# water turning brown



## tiran (Apr 27, 2007)

whats the deal my tank water is turning brown now that i started feeding chiclid pellets whats up 
i even changed 60% of water and it was still allittle brown please help


----------



## CorGravey (Feb 13, 2007)

Which type of pellets are you using? I think you must be overfeeding.


----------



## tiran (Apr 27, 2007)

CorGrav420 said:


> Which type of pellets are you using? I think you must be overfeeding.

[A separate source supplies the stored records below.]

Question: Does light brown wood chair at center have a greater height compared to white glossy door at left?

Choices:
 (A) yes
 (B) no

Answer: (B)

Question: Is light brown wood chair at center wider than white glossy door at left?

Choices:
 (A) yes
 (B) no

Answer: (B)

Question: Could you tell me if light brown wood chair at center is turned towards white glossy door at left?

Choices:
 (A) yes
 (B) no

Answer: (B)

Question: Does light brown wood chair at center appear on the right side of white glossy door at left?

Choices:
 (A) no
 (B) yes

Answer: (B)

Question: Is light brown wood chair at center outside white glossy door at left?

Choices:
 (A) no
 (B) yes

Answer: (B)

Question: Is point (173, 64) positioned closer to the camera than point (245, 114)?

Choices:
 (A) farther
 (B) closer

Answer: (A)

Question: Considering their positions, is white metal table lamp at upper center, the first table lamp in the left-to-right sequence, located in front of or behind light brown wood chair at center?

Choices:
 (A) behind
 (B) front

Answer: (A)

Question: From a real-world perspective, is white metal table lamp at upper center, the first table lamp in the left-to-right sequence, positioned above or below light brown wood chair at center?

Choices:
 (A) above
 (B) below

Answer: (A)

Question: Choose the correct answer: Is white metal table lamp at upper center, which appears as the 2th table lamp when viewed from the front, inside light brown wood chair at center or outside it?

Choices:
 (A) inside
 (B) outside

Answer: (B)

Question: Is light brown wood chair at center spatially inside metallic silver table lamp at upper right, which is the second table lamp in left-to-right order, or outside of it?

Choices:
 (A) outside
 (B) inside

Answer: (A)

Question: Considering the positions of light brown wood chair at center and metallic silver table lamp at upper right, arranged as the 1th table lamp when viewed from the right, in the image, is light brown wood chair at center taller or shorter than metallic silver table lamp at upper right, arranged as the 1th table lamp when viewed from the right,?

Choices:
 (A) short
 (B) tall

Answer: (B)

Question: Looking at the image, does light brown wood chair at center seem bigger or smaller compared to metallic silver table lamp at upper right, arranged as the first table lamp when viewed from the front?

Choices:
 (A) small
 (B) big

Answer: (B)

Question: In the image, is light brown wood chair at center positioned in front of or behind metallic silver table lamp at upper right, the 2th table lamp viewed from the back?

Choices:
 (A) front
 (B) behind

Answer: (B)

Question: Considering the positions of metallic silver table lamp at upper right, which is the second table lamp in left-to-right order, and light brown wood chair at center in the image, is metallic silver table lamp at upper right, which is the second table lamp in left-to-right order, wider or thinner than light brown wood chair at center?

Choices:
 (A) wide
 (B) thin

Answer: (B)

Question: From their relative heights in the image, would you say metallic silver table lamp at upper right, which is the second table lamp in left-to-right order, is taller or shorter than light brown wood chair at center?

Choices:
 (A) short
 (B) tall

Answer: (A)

no they consume everything they eat just messy


----------



## nameless (Oct 17, 2006)

tiran said:


> whats the deal my tank water is turning brown now that i started feeding chiclid pellets whats up
> i even changed 60% of water and it was still allittle brown please help


If you are using peat in your filters or if there is bogwood in your tank, that would be the cause. Some bogwoods' releases make water to get tea color. If it's the case, there is no need to worry, just make freqent wter changes, if you don't like the color of the water. Brown color both makes the tank looks like as in amazon, and its ingredients are very useful for piranhas.


----------



## bsonetwo (Aug 25, 2006)

if you have driftwood or any other sort of wood in your tank it could be tannins released from them. also check your filters to see if something might be in the filter (excess food that they didnt eat, etc.).

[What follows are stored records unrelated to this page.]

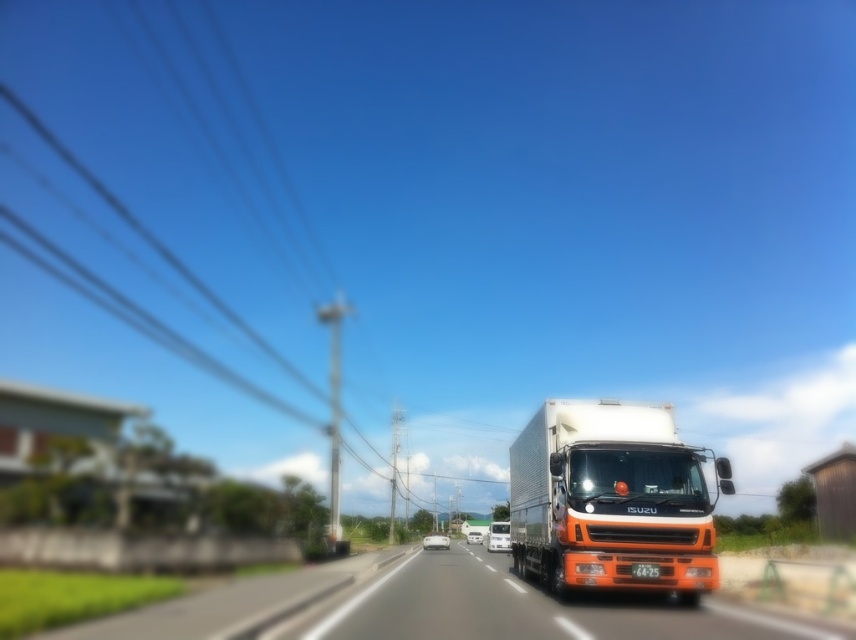 Question: Does orange matte truck at center come behind orange matte trailer truck at center?

Choices:
 (A) no
 (B) yes

Answer: (A)

Question: Among these points, which one is farthest from the camera?

Choices:
 (A) (726, 612)
 (B) (542, 488)

Answer: (B)

Question: Which of the following is the farthest from the observer?

Choices:
 (A) orange matte truck at center
 (B) orange matte trailer truck at center

Answer: (B)

Question: Does orange matte truck at center lie behind orange matte trailer truck at center?

Choices:
 (A) no
 (B) yes

Answer: (A)

Question: Is orange matte truck at center to the left of orange matte trailer truck at center from the viewer's perspective?

Choices:
 (A) yes
 (B) no

Answer: (A)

i doubt there is anything wrong with your water but you could always test it and see. your fish dont mind the water color if there is no harmful aspects about it.


----------



## Coldfire (Aug 20, 2003)

nameless said:


> *if you have driftwood or any other sort of wood in your tank it could be tannins released from them*. also check your filters to see if something might be in the filter (excess food that they didnt eat, etc.).
> 
> i doubt there is anything wrong with your water but you could always test it and see. your fish dont mind the water color if there is no harmful aspects about it.


Yes, and yes. The tannins that diftwood and live plants release will "stain" your water, turning it brown. Hence, the "blackwater" tributaires in South America.

Also, what type of pellets are you using. Some pellets will color the water, even if they are eaten ASAP.


----------